_DATASET EXTRACT_.
--- START ---

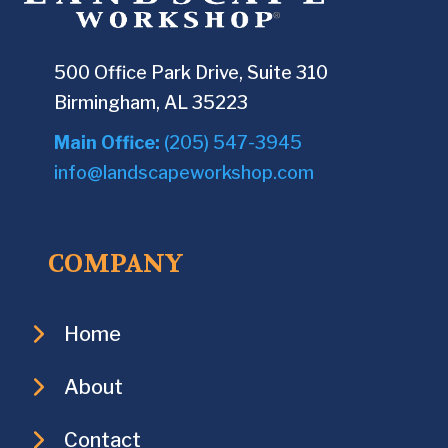
500 Office Park Drive, Suite 310
Birmingham, AL 35223
Main Office:
(205) 547-3945
info@landscapeworkshop.com
COMPANY
Home
About
Contact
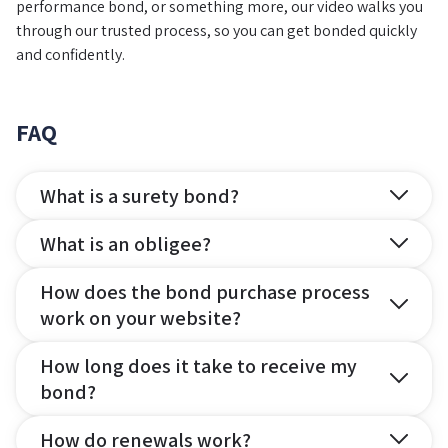
performance bond, or something more, our video walks you
through our trusted process, so you can get bonded quickly
and confidently.
FAQ
What is a surety bond?
What is an obligee?
How does the bond purchase process
work on your website?
How long does it take to receive my
bond?
How do renewals work?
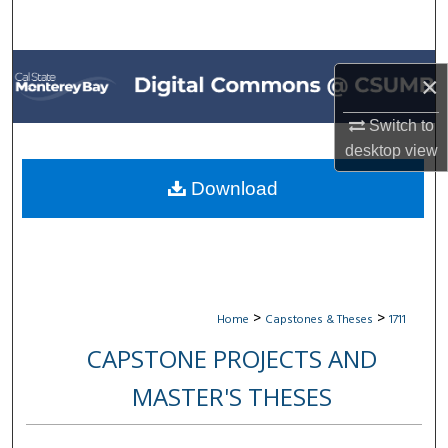
Search
Browse All Collections
×
My Account
Switch to
desktop
view
About
Download
Digital Commons Network™
>
>
Home
Capstones & Theses
1711
CAPSTONE PROJECTS AND
MASTER'S THESES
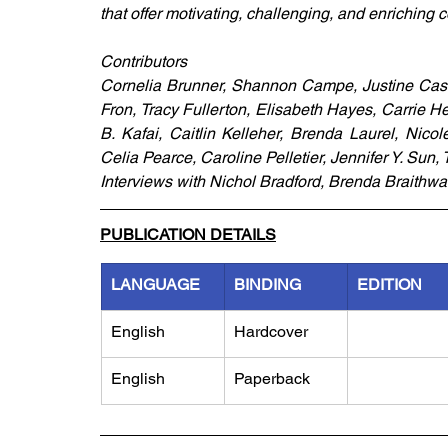
that offer motivating, challenging, and enriching c
Contributors
Cornelia Brunner, Shannon Campe, Justine Casse
Fron, Tracy Fullerton, Elisabeth Hayes, Carrie Hee
B. Kafai, Caitlin Kelleher, Brenda Laurel, Nico
Celia Pearce, Caroline Pelletier, Jennifer Y. Sun, 
Interviews with Nichol Bradford, Brenda Braithw
PUBLICATION DETAILS
LANGUAGE
BINDING
EDITION
English
Hardcover
English
Paperback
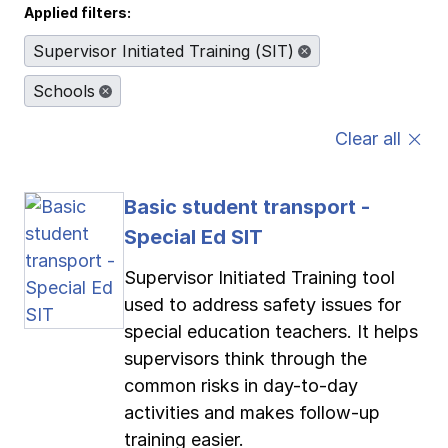
Applied filters:
Pay-as-you-go wage reporting
Submit applications
School safety resources
View all
View all
View all
View all
Supervisor Initiated Training (SIT)
Schools
Work comp basics
Agent Agenda news
View all
Clear all
Contact us
Contact us
Contact us
Contact us
Log in
Log in
Log in
Log in
View all
Partner with us
Basic student transport -
Contact us
Log in
View all
Special Ed SIT
Contact us
Log in
Supervisor Initiated Training tool
used to address safety issues for
special education teachers. It helps
Contact us
Log in
supervisors think through the
common risks in day-to-day
activities and makes follow-up
training easier.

--- END ---

_GOAL OF THE EXERCISE_. Copy out each line of the entries where the word "What" is found.

_COMPLETED TASK_.
What is a surety bond?
What is an obligee?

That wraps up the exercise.